──────── DATASET EXCERPTS
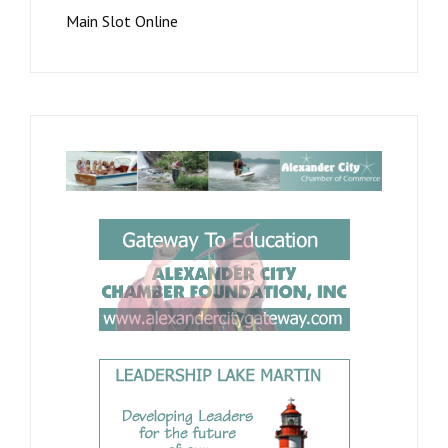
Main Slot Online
────────────────
──────── DATASET EXCERPTS
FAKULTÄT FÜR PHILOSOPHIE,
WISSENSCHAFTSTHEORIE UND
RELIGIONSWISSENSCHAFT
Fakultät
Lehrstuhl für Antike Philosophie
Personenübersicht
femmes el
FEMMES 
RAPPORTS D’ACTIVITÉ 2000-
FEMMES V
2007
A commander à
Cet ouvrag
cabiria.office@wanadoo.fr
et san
────────────────
──────── DATASET EXCERPTS
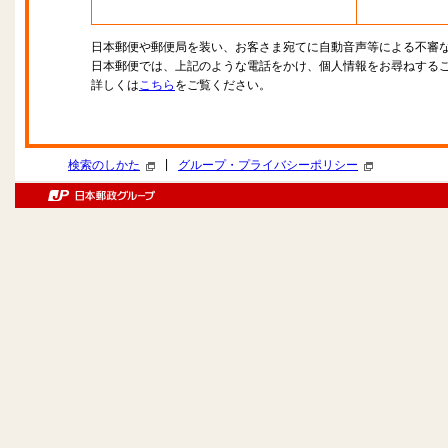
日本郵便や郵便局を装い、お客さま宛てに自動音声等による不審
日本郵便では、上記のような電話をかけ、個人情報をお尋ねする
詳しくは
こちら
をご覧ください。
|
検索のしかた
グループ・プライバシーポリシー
────────────────
Repeat, character for character, the lines of the material above from the line with "日本郵便では、上記のような電話をかけ、個人情報をお尋ねする" through the line with "グループ・プライバシーポリシー".

日本郵便では、上記のような電話をかけ、個人情報をお尋ねする
詳しくは
こちら
をご覧ください。
|
検索のしかた
グループ・プライバシーポリシー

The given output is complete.